## DATA FOR THIS TASK
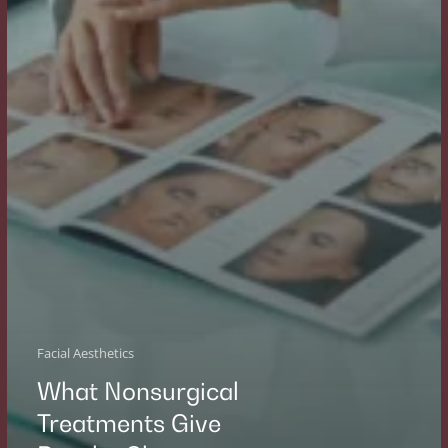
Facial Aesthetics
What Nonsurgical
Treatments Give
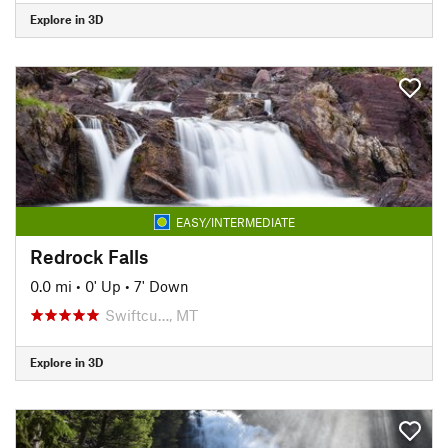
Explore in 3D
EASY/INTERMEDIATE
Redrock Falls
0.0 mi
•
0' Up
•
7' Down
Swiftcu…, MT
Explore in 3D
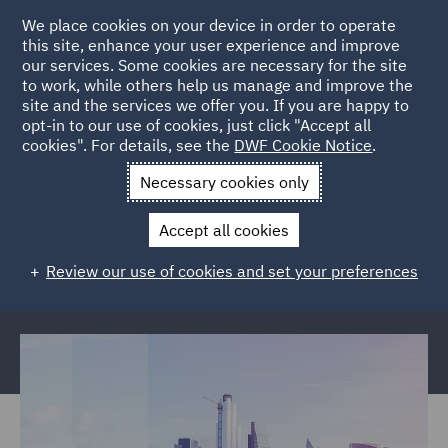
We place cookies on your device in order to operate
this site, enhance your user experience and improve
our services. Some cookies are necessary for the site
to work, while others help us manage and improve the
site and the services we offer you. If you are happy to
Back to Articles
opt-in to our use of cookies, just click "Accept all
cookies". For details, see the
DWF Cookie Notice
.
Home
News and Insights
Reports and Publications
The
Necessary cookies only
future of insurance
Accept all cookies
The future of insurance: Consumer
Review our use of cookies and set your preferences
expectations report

## WHAT TO WORK ON
Without the pictures, give back the entries exactly.

## TASK SOLUTION
Facial Aesthetics
What Nonsurgical
Treatments Give
Explore in 3D
EASY/INTERMEDIATE
Redrock Falls
0.0 mi
•
0' Up
•
7' Down
Swiftcu…, MT
Explore in 3D
We place cookies on your device in order to operate
this site, enhance your user experience and improve
our services. Some cookies are necessary for the site
to work, while others help us manage and improve the
site and the services we offer you. If you are happy to
Back to Articles
opt-in to our use of cookies, just click "Accept all
cookies". For details, see the
DWF Cookie Notice
.
Home
News and Insights
Reports and Publications
The
Necessary cookies only
future of insurance
Accept all cookies
The future of insurance: Consumer
Review our use of cookies and set your preferences
expectations report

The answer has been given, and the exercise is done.